**Exercise details**: Everything from the line that contains "up laughing because" through the last line below should be transcribed exactly, except the pictures.

**Raw data**:
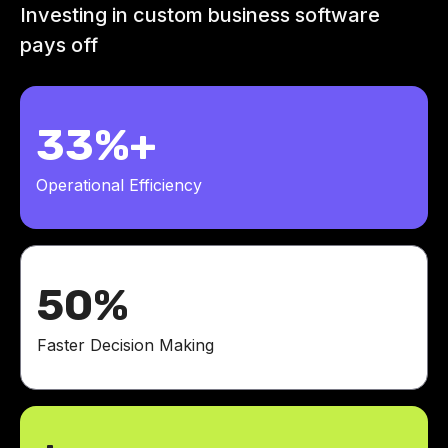
Investing in custom business software
pays off
33%+
Operational Efficiency
50%
Faster Decision Making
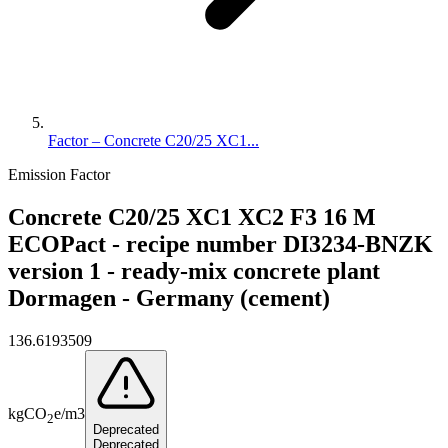
Factor – Concrete C20/25 XC1...
Emission Factor
Concrete C20/25 XC1 XC2 F3 16 M
ECOPact - recipe number DI3234-BNZK
version 1 - ready-mix concrete plant
Dormagen - Germany (cement)
136.6193509
kg
CO
e
/
m3
2
Deprecated
Deprecated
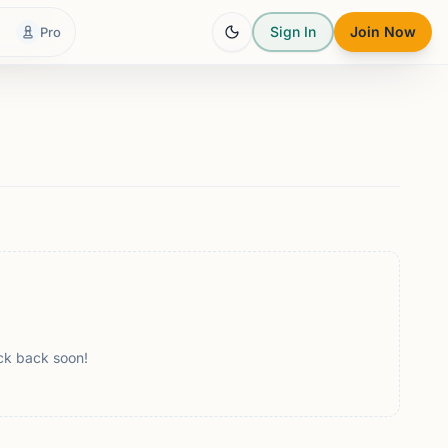
Sign In
Join Now
Pro
ck back soon!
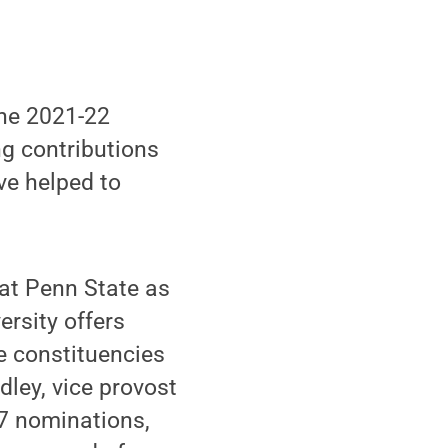
he 2021-22
ng contributions
ve helped to
 at Penn State as
ersity offers
ee constituencies
dley, vice provost
67 nominations,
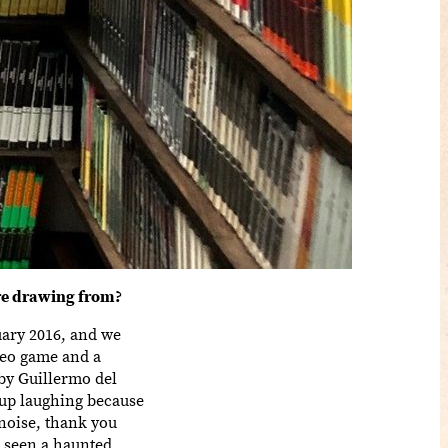
re drawing from?
nuary 2016, and we
deo game and a
by Guillermo del
 up laughing because
 noise, thank you
t seen a haunted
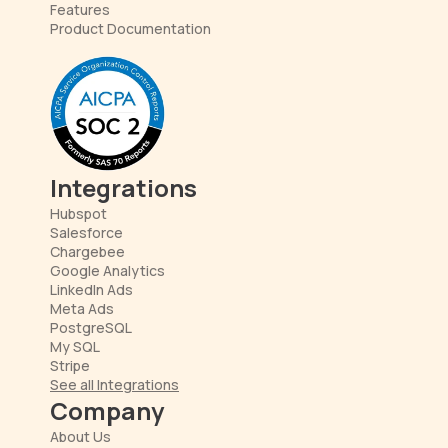
Features
Product Documentation
Integrations
Hubspot
Salesforce
Chargebee
Google Analytics
LinkedIn Ads
Meta Ads
PostgreSQL
My SQL
Stripe
See all Integrations
Company
About Us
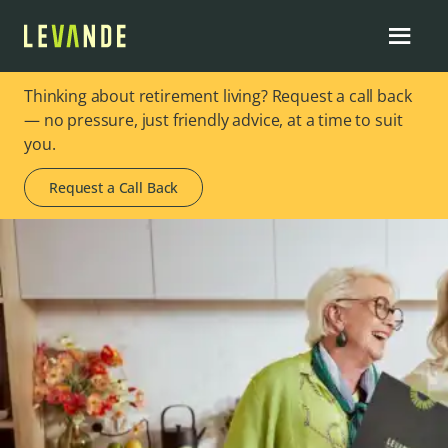
Thinking about retirement living? Request a call back
— no pressure, just friendly advice, at a time to suit
you.
Request a Call Back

**Task result**:
 up laughing because
 noise, thank you
t seen a haunted
Features
Product Documentation
Integrations
Hubspot
Salesforce
Chargebee
Google Analytics
LinkedIn Ads
Meta Ads
PostgreSQL
My SQL
Stripe
See all Integrations
Company
About Us
Thinking about retirement living? Request a call back
— no pressure, just friendly advice, at a time to suit
you.
Request a Call Back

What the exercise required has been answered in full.